- 1College of Precision Instruments and Optoelectronics Engineering, Tianjin University, Tianjin, China
- 2Tianjin Key Laboratory of Biomedical Detecting Techniques and Instruments, Tianjin, China
- 3Tianjin International Engineering Institute, Tianjin University, Tianjin, China
Diffuse optical tomography (DOT) is a novel functional imaging technique that has the potential clinical application for breast cancer screening. Currently, an underexploited benefit of DOT is its ability to track and characterize dynamic events related to physiological progression, which can provide additional imaging contrast. In this work, we propose a novel 3-wavelength, 32-source–detector continuous-wave dynamic DOT system that allows relatively fast and high-sensitivity imaging by combining phase lock and photon counting technologies and obtains a balance between cost and effectiveness through series parallel measurement mode. To assess the effectiveness of the proposed system prototype, we systematically investigated the key specifications of the system, including stability, channel cross talk, and dynamic range. Furthermore, the static and dynamic phantom experiments validated the capability of the system to detect the target with low absorption contrast as well as track the changes in the target’s absorption coefficient. These preliminary results indicate that the system has great application prospects in imaging of the low-contrast lesion as well as capturing the dynamic changes of hemodynamics in tumor tissue.
1. Introduction
Diffuse optical tomography (DOT) is a novel noninvasive technique that utilizes near infrared light to characterize the spatial distribution of optical properties in biological tissue [1]. It can generate images of the absorption or scattering properties of the tissue or other physiological parameters such as oxygenated and deoxygenated hemoglobin, lipid, and water by multiwavelength measurement.

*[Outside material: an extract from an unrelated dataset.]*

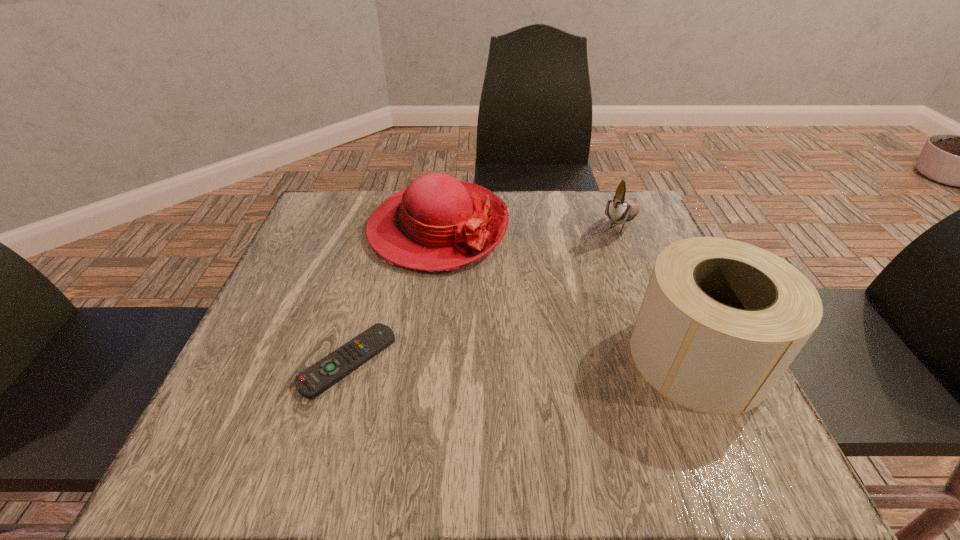 The height and width of the screenshot is (540, 960). What are the coordinates of `vacant point that satisfies the following two spatial constraints: 1. on the back side of the toilet tissue; 2. on the right side of the remote control` in the screenshot? It's located at (349, 357).

Locate an element on the screen. The image size is (960, 540). vacant position in the image that satisfies the following two spatial constraints: 1. on the back side of the bird; 2. on the left side of the remote control is located at coordinates (385, 224).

Compared with traditional imaging modalities including X-ray mammogram, ultrasound, and MRI, DOT is considered to be an ideal tool for breast cancer screening due to the merits of nonionizing radiation and low cost, as well as providing functional information [2].
After decades of development, significant advances in the field of DOT breast imaging have been made under a variety of ingenious designs [3–13]. Generally, there are three measurement modalities: time domain (TD), frequency domain (FD), and continuous wave (CW) [3–5]. TD systems can potentially provide absolute information regarding the light intensity as well as photon propagation time by means of measuring the temporal point spread function. FD systems can measure both the reduction in intensity and the phase shift of the light after it passes through tissue. The wealth of information acquired in these two systems can be employed to distinguish the internal absorption and scattering properties of the tissue; however, the systems are expensive and require relatively long acquisition times, especially for time-domain modality. CW systems only measure the change in the amplitude of the light, which allows for a relatively simple, easy operational, and affordable technique. In addition, this approach enables fast data acquisition and the use of simple detectors and electronics, which makes it possible to monitor real-time dynamic changes of physiological signals [6–8].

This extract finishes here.